Release of version 0.6: Use Cairo graphics library to generate graphics. Added parameter management functionality and pre-defined parameter sets. Separate duplication plot into separate plot and add reverse complement counts. Add two plots to show duplication level and number of duplicate counts. Use box-plots for quality scores.

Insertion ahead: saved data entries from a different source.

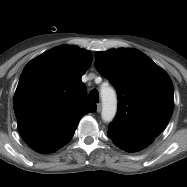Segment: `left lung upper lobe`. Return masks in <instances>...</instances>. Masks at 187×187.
Masks as SVG:
<instances>
[{"instance_id": "1", "label": "left lung upper lobe", "mask_w": 187, "mask_h": 187, "mask_svg": "<svg viewBox=\"0 0 187 187\" xmlns=\"http://www.w3.org/2000/svg\"><path fill=\"white\" fill-rule=\"evenodd\" d=\"M95 66L118 94V110L109 135L126 136L135 149L151 144L167 126L174 108L168 74L144 53L134 49L95 52Z\"/></svg>"}]
</instances>
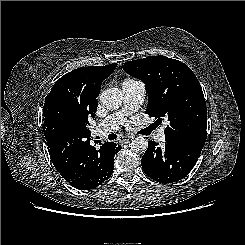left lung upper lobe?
<instances>
[{"label":"left lung upper lobe","instance_id":"left-lung-upper-lobe-1","mask_svg":"<svg viewBox=\"0 0 245 245\" xmlns=\"http://www.w3.org/2000/svg\"><path fill=\"white\" fill-rule=\"evenodd\" d=\"M129 75L142 80L149 103L146 113L158 123L165 119L169 141L207 138V109L202 88L192 70L181 61L166 56H150L122 63Z\"/></svg>","mask_w":245,"mask_h":245}]
</instances>
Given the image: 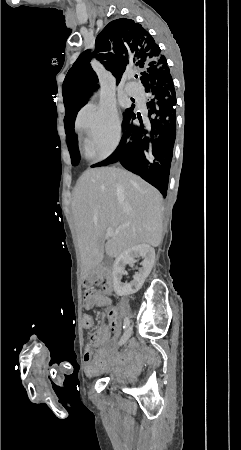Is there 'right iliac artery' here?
I'll use <instances>...</instances> for the list:
<instances>
[{
    "mask_svg": "<svg viewBox=\"0 0 241 450\" xmlns=\"http://www.w3.org/2000/svg\"><path fill=\"white\" fill-rule=\"evenodd\" d=\"M129 319L128 318H126L125 320H124V325H123V329H126L128 326H129Z\"/></svg>",
    "mask_w": 241,
    "mask_h": 450,
    "instance_id": "obj_1",
    "label": "right iliac artery"
}]
</instances>
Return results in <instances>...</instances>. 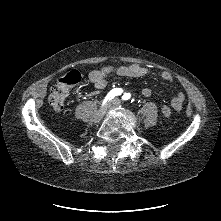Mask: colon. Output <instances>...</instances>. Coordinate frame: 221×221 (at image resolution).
I'll list each match as a JSON object with an SVG mask.
<instances>
[{"label": "colon", "mask_w": 221, "mask_h": 221, "mask_svg": "<svg viewBox=\"0 0 221 221\" xmlns=\"http://www.w3.org/2000/svg\"><path fill=\"white\" fill-rule=\"evenodd\" d=\"M80 74L73 70L66 75L60 77L57 83L52 87L49 95V104L55 111H61L64 108V103L69 95L70 88L80 81ZM174 109L169 106L162 107V113L166 117H171Z\"/></svg>", "instance_id": "1"}]
</instances>
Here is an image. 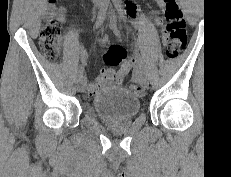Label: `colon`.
Returning <instances> with one entry per match:
<instances>
[{"mask_svg": "<svg viewBox=\"0 0 231 177\" xmlns=\"http://www.w3.org/2000/svg\"><path fill=\"white\" fill-rule=\"evenodd\" d=\"M57 0H49L51 5ZM165 10L164 39L167 43L166 56L168 59L176 58L185 48L187 43V31L182 12L176 0H162ZM40 48L45 57L52 61L60 58L61 30L54 18H51L42 28L39 37ZM126 59L125 51L119 46H113L105 54L107 64L117 65ZM130 89L139 92L140 88L131 85Z\"/></svg>", "mask_w": 231, "mask_h": 177, "instance_id": "colon-1", "label": "colon"}]
</instances>
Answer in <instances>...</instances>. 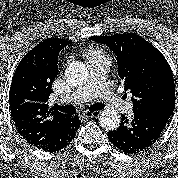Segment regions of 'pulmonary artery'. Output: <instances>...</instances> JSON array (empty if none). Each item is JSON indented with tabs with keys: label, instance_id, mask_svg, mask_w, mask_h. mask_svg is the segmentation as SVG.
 <instances>
[{
	"label": "pulmonary artery",
	"instance_id": "obj_1",
	"mask_svg": "<svg viewBox=\"0 0 178 178\" xmlns=\"http://www.w3.org/2000/svg\"><path fill=\"white\" fill-rule=\"evenodd\" d=\"M109 63L108 58L91 57L88 61L89 77L86 84L74 90L67 101L84 103L99 97L111 102L120 111L128 112L130 104L122 100L107 82Z\"/></svg>",
	"mask_w": 178,
	"mask_h": 178
}]
</instances>
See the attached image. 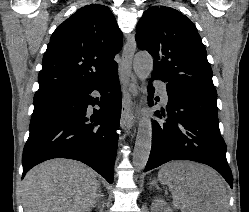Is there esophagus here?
I'll return each instance as SVG.
<instances>
[{
	"mask_svg": "<svg viewBox=\"0 0 249 212\" xmlns=\"http://www.w3.org/2000/svg\"><path fill=\"white\" fill-rule=\"evenodd\" d=\"M136 51L134 34H129L122 53L121 80L124 90L121 126L124 129H131L134 126L131 91L135 79L132 75V60Z\"/></svg>",
	"mask_w": 249,
	"mask_h": 212,
	"instance_id": "34e87169",
	"label": "esophagus"
}]
</instances>
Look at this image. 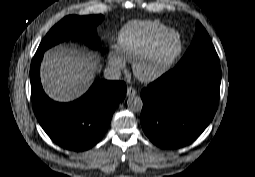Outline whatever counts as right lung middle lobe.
I'll return each mask as SVG.
<instances>
[{"label": "right lung middle lobe", "mask_w": 255, "mask_h": 177, "mask_svg": "<svg viewBox=\"0 0 255 177\" xmlns=\"http://www.w3.org/2000/svg\"><path fill=\"white\" fill-rule=\"evenodd\" d=\"M104 19L103 15H70L57 23L44 37L37 52H44L53 45L72 37H81L87 46L97 47L96 27Z\"/></svg>", "instance_id": "1"}]
</instances>
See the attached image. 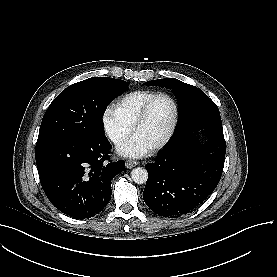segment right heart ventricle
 <instances>
[{
	"instance_id": "1",
	"label": "right heart ventricle",
	"mask_w": 277,
	"mask_h": 277,
	"mask_svg": "<svg viewBox=\"0 0 277 277\" xmlns=\"http://www.w3.org/2000/svg\"><path fill=\"white\" fill-rule=\"evenodd\" d=\"M154 96L149 91H136L126 95L116 105L118 117L127 125L132 123Z\"/></svg>"
}]
</instances>
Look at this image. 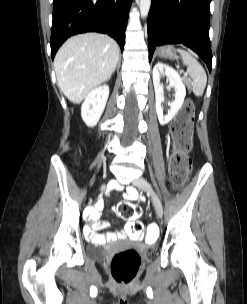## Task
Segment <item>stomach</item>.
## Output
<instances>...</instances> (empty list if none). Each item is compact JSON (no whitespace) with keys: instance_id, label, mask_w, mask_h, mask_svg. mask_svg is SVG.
Wrapping results in <instances>:
<instances>
[{"instance_id":"stomach-1","label":"stomach","mask_w":247,"mask_h":304,"mask_svg":"<svg viewBox=\"0 0 247 304\" xmlns=\"http://www.w3.org/2000/svg\"><path fill=\"white\" fill-rule=\"evenodd\" d=\"M159 55L164 58H170V59L176 58L174 48L172 46H165L161 48V50L159 51Z\"/></svg>"}]
</instances>
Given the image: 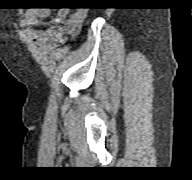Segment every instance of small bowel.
<instances>
[{"label":"small bowel","mask_w":192,"mask_h":180,"mask_svg":"<svg viewBox=\"0 0 192 180\" xmlns=\"http://www.w3.org/2000/svg\"><path fill=\"white\" fill-rule=\"evenodd\" d=\"M50 13L51 11L47 8L30 9L25 14L26 24L28 26H34L38 24L41 19L48 17ZM55 22L58 24L64 23V25L50 27L41 31L30 30L27 33L44 51L52 50L56 42L63 40L65 36L76 35L84 24V14L76 12L68 17L67 11L59 10Z\"/></svg>","instance_id":"1"}]
</instances>
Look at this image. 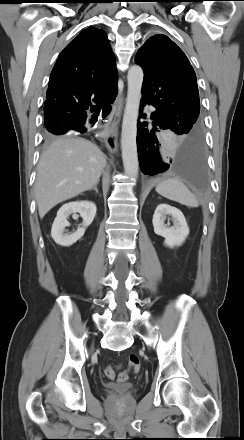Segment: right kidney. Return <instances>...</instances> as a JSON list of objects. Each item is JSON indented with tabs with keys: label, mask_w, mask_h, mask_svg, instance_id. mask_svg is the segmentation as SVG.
Returning <instances> with one entry per match:
<instances>
[{
	"label": "right kidney",
	"mask_w": 244,
	"mask_h": 440,
	"mask_svg": "<svg viewBox=\"0 0 244 440\" xmlns=\"http://www.w3.org/2000/svg\"><path fill=\"white\" fill-rule=\"evenodd\" d=\"M96 205L90 201H75L64 204L54 220L51 229L53 240L61 246L69 247L77 242L85 233L86 228L93 222L96 215ZM72 213H79L83 218L82 227L72 234H65V227L69 226L67 218Z\"/></svg>",
	"instance_id": "obj_1"
}]
</instances>
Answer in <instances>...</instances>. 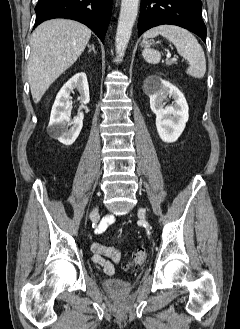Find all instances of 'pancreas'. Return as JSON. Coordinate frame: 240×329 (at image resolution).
<instances>
[{
    "label": "pancreas",
    "mask_w": 240,
    "mask_h": 329,
    "mask_svg": "<svg viewBox=\"0 0 240 329\" xmlns=\"http://www.w3.org/2000/svg\"><path fill=\"white\" fill-rule=\"evenodd\" d=\"M173 62L172 61H169L168 64H172Z\"/></svg>",
    "instance_id": "1"
}]
</instances>
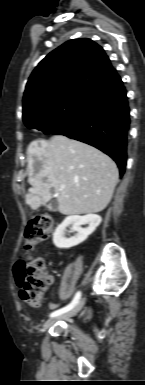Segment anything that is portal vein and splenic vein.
Here are the masks:
<instances>
[{
    "label": "portal vein and splenic vein",
    "mask_w": 145,
    "mask_h": 385,
    "mask_svg": "<svg viewBox=\"0 0 145 385\" xmlns=\"http://www.w3.org/2000/svg\"><path fill=\"white\" fill-rule=\"evenodd\" d=\"M65 188V185L64 184H61L60 185V189H64Z\"/></svg>",
    "instance_id": "portal-vein-and-splenic-vein-1"
}]
</instances>
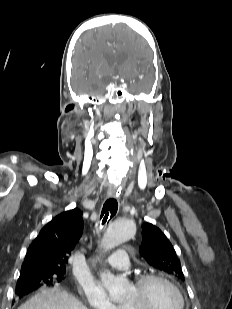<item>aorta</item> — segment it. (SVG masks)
Returning <instances> with one entry per match:
<instances>
[{"label":"aorta","mask_w":232,"mask_h":309,"mask_svg":"<svg viewBox=\"0 0 232 309\" xmlns=\"http://www.w3.org/2000/svg\"><path fill=\"white\" fill-rule=\"evenodd\" d=\"M134 233L135 225L132 221L127 219L113 221L102 238L103 250L106 252L118 247L129 240ZM101 280L112 301L118 302L125 298L129 289V282L125 278L116 277L109 271H105L101 274Z\"/></svg>","instance_id":"762f6f07"}]
</instances>
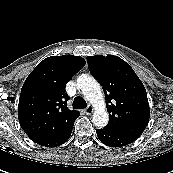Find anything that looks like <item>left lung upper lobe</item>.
Masks as SVG:
<instances>
[{
  "instance_id": "left-lung-upper-lobe-1",
  "label": "left lung upper lobe",
  "mask_w": 173,
  "mask_h": 173,
  "mask_svg": "<svg viewBox=\"0 0 173 173\" xmlns=\"http://www.w3.org/2000/svg\"><path fill=\"white\" fill-rule=\"evenodd\" d=\"M87 62L105 93L109 112L106 127L139 137L150 117L147 93L141 80L130 65L117 56H88Z\"/></svg>"
}]
</instances>
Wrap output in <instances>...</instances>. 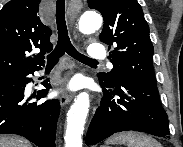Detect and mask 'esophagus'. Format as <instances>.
Returning a JSON list of instances; mask_svg holds the SVG:
<instances>
[{
	"label": "esophagus",
	"mask_w": 183,
	"mask_h": 147,
	"mask_svg": "<svg viewBox=\"0 0 183 147\" xmlns=\"http://www.w3.org/2000/svg\"><path fill=\"white\" fill-rule=\"evenodd\" d=\"M72 99H73V93L71 92L62 91L59 96V101L62 107L70 103Z\"/></svg>",
	"instance_id": "obj_1"
}]
</instances>
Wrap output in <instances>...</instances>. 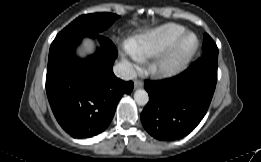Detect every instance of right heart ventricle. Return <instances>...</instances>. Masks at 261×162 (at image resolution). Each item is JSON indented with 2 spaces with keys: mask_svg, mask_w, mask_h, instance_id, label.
<instances>
[{
  "mask_svg": "<svg viewBox=\"0 0 261 162\" xmlns=\"http://www.w3.org/2000/svg\"><path fill=\"white\" fill-rule=\"evenodd\" d=\"M186 29L178 24L168 23L137 35L130 42V51L139 58L158 55L172 44Z\"/></svg>",
  "mask_w": 261,
  "mask_h": 162,
  "instance_id": "obj_1",
  "label": "right heart ventricle"
}]
</instances>
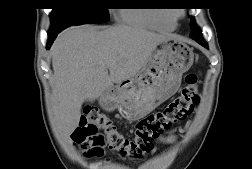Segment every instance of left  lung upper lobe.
<instances>
[{
  "label": "left lung upper lobe",
  "mask_w": 252,
  "mask_h": 169,
  "mask_svg": "<svg viewBox=\"0 0 252 169\" xmlns=\"http://www.w3.org/2000/svg\"><path fill=\"white\" fill-rule=\"evenodd\" d=\"M190 25L192 29L190 36L196 34L197 32H201L199 27L195 24V20L193 18L191 19Z\"/></svg>",
  "instance_id": "1"
}]
</instances>
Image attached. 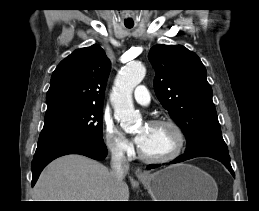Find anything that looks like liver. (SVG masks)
<instances>
[{"mask_svg":"<svg viewBox=\"0 0 259 211\" xmlns=\"http://www.w3.org/2000/svg\"><path fill=\"white\" fill-rule=\"evenodd\" d=\"M34 201H128L129 188L115 185L106 166L70 154L51 162L34 187Z\"/></svg>","mask_w":259,"mask_h":211,"instance_id":"obj_1","label":"liver"}]
</instances>
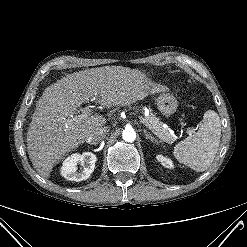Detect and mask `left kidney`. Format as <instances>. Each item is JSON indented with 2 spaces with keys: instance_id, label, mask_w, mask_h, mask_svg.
Instances as JSON below:
<instances>
[{
  "instance_id": "1",
  "label": "left kidney",
  "mask_w": 247,
  "mask_h": 247,
  "mask_svg": "<svg viewBox=\"0 0 247 247\" xmlns=\"http://www.w3.org/2000/svg\"><path fill=\"white\" fill-rule=\"evenodd\" d=\"M156 159L161 162V164L166 168H173L174 165L172 163V160L169 158L164 157L163 155L159 154L156 156Z\"/></svg>"
}]
</instances>
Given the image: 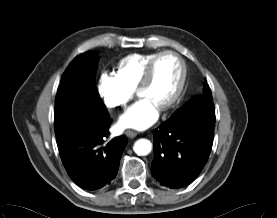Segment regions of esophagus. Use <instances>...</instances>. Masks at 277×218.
I'll use <instances>...</instances> for the list:
<instances>
[{"label":"esophagus","instance_id":"1","mask_svg":"<svg viewBox=\"0 0 277 218\" xmlns=\"http://www.w3.org/2000/svg\"><path fill=\"white\" fill-rule=\"evenodd\" d=\"M125 134L128 138H131V139L135 138L137 136V133L135 131H132V130H127L125 132Z\"/></svg>","mask_w":277,"mask_h":218}]
</instances>
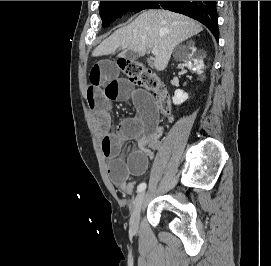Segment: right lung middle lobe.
I'll return each mask as SVG.
<instances>
[{
  "instance_id": "right-lung-middle-lobe-1",
  "label": "right lung middle lobe",
  "mask_w": 271,
  "mask_h": 266,
  "mask_svg": "<svg viewBox=\"0 0 271 266\" xmlns=\"http://www.w3.org/2000/svg\"><path fill=\"white\" fill-rule=\"evenodd\" d=\"M155 1H101L100 16L102 26L107 27L122 14L128 11L139 12L148 9Z\"/></svg>"
}]
</instances>
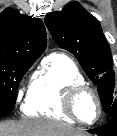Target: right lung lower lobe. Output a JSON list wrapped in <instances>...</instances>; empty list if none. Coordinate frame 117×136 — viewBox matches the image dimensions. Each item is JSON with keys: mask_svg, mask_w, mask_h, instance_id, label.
Returning a JSON list of instances; mask_svg holds the SVG:
<instances>
[{"mask_svg": "<svg viewBox=\"0 0 117 136\" xmlns=\"http://www.w3.org/2000/svg\"><path fill=\"white\" fill-rule=\"evenodd\" d=\"M14 109V106L7 104H0V117L9 114Z\"/></svg>", "mask_w": 117, "mask_h": 136, "instance_id": "1", "label": "right lung lower lobe"}]
</instances>
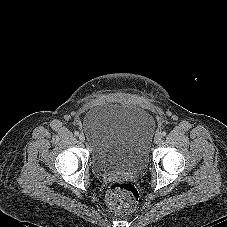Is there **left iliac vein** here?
Here are the masks:
<instances>
[{
  "label": "left iliac vein",
  "mask_w": 227,
  "mask_h": 227,
  "mask_svg": "<svg viewBox=\"0 0 227 227\" xmlns=\"http://www.w3.org/2000/svg\"><path fill=\"white\" fill-rule=\"evenodd\" d=\"M161 140H162V134H161V133H157V134L155 135V137H154V142H155L156 144H158V143L161 142Z\"/></svg>",
  "instance_id": "4c4485c4"
}]
</instances>
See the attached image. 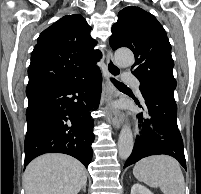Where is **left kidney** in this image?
<instances>
[{
  "label": "left kidney",
  "mask_w": 201,
  "mask_h": 194,
  "mask_svg": "<svg viewBox=\"0 0 201 194\" xmlns=\"http://www.w3.org/2000/svg\"><path fill=\"white\" fill-rule=\"evenodd\" d=\"M131 194H153L148 188L136 183L131 188Z\"/></svg>",
  "instance_id": "5707ae66"
}]
</instances>
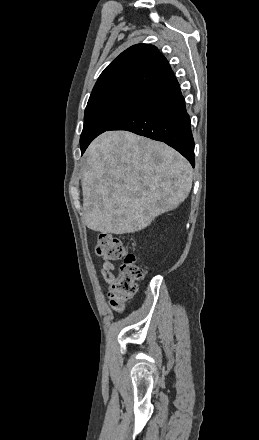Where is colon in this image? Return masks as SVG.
Returning <instances> with one entry per match:
<instances>
[{
    "instance_id": "obj_1",
    "label": "colon",
    "mask_w": 259,
    "mask_h": 440,
    "mask_svg": "<svg viewBox=\"0 0 259 440\" xmlns=\"http://www.w3.org/2000/svg\"><path fill=\"white\" fill-rule=\"evenodd\" d=\"M95 251L105 261H122L118 275L109 287L110 305L116 311H121L137 292V282L144 277V270L138 264L136 256L111 234L99 235Z\"/></svg>"
}]
</instances>
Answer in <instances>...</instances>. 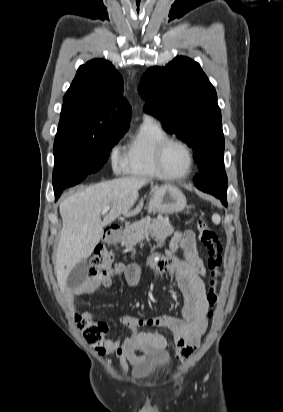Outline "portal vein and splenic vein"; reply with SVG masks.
<instances>
[{"instance_id": "1", "label": "portal vein and splenic vein", "mask_w": 283, "mask_h": 412, "mask_svg": "<svg viewBox=\"0 0 283 412\" xmlns=\"http://www.w3.org/2000/svg\"><path fill=\"white\" fill-rule=\"evenodd\" d=\"M110 210V206H106L102 210V214H106Z\"/></svg>"}]
</instances>
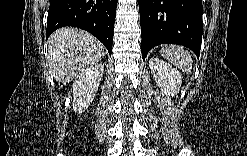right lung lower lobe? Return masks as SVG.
Segmentation results:
<instances>
[{
    "mask_svg": "<svg viewBox=\"0 0 247 156\" xmlns=\"http://www.w3.org/2000/svg\"><path fill=\"white\" fill-rule=\"evenodd\" d=\"M117 0H51L47 37L56 29L74 26L88 31L112 53Z\"/></svg>",
    "mask_w": 247,
    "mask_h": 156,
    "instance_id": "obj_1",
    "label": "right lung lower lobe"
}]
</instances>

Release of version 0.5: Switched to ExtJS for web-interface. Change progress bars and other functionality to JS. Use bi-histograms for duplicate identification in GC content and length distribution plots. Only show graphs when there are values to plot to reduce load on user site. Added sequence quality scores plot and filter functionality.
09 / 2010
PRINSEQ release 0.4: Removed rarely used information shown in "Input stats". Added base frequencies at sequence ends and tag sequence probability for tag sequence check. Added line width formatting option for FASTA (and QUAL) output. Use binning for datasets with long sequences.
PRINSEQ release 0.3 including more information to "Reformat Options" field for renaming sequence ids, automatic removal of spaces, ">", and quotes from sequence ids before renaming. Fixed issue with saving "0" values instead of default values into parameters file and "division by 0" when calculating 1/length for sequence fractions. PRINSEQ now automatically removes space and dash from sequences when parsing the input data. Added function to convert base U to T for RNA input and DNA output files.